[[ Data excerpts open ]]
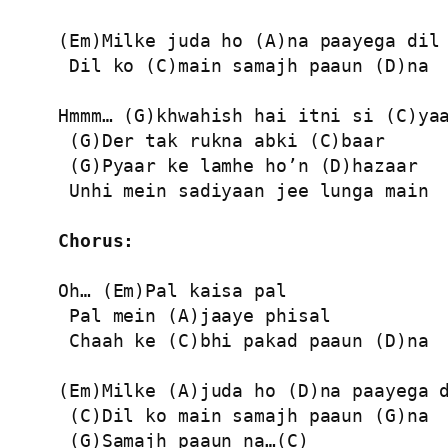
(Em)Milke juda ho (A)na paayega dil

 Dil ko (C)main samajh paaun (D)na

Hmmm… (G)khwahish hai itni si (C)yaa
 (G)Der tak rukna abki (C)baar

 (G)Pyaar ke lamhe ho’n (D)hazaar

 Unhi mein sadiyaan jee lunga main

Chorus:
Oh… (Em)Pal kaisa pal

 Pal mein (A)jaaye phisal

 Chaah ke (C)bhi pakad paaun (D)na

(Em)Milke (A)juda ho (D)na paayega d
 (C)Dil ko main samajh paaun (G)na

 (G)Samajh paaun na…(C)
[[ Data excerpts closed ]]
[[ Data excerpts open ]]
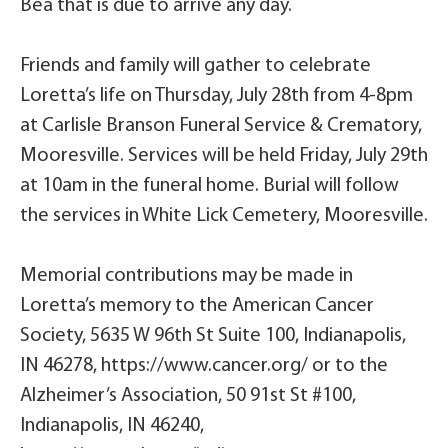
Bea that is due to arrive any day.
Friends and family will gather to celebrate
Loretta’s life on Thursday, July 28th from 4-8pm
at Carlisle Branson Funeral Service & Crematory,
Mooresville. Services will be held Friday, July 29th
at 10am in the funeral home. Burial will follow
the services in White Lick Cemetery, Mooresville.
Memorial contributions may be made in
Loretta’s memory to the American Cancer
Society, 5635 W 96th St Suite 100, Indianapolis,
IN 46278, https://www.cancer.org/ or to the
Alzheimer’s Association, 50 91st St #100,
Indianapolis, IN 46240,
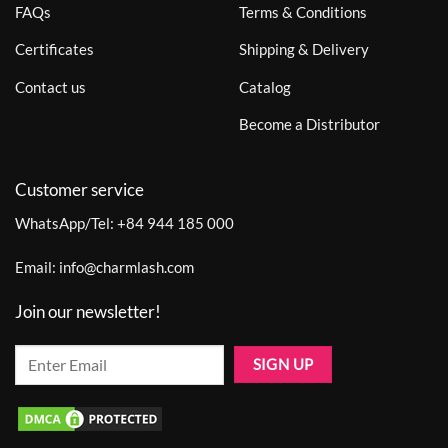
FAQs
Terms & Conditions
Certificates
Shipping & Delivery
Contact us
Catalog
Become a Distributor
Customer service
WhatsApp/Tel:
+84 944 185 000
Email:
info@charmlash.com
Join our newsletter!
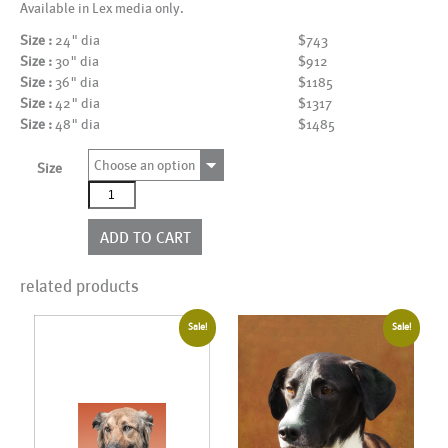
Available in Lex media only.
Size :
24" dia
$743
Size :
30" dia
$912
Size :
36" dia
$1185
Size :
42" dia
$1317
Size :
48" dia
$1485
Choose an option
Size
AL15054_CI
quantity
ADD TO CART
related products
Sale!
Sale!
[[ Data excerpts closed ]]
[[ Data excerpts open ]]
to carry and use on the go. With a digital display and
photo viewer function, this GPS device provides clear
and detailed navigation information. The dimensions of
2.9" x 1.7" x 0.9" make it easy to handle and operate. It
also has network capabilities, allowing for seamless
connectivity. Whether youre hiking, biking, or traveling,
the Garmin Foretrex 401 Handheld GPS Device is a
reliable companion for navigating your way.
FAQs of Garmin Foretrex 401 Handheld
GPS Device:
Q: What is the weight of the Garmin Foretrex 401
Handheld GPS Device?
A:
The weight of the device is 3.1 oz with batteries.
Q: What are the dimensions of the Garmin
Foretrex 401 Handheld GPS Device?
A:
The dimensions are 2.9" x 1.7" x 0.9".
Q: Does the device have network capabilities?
[[ Data excerpts closed ]]
[Assignment] Which lines above include the word "Loretta"? Show each one.

[Task answer]
Loretta’s life on Thursday, July 28th from 4-8pm
Loretta’s memory to the American Cancer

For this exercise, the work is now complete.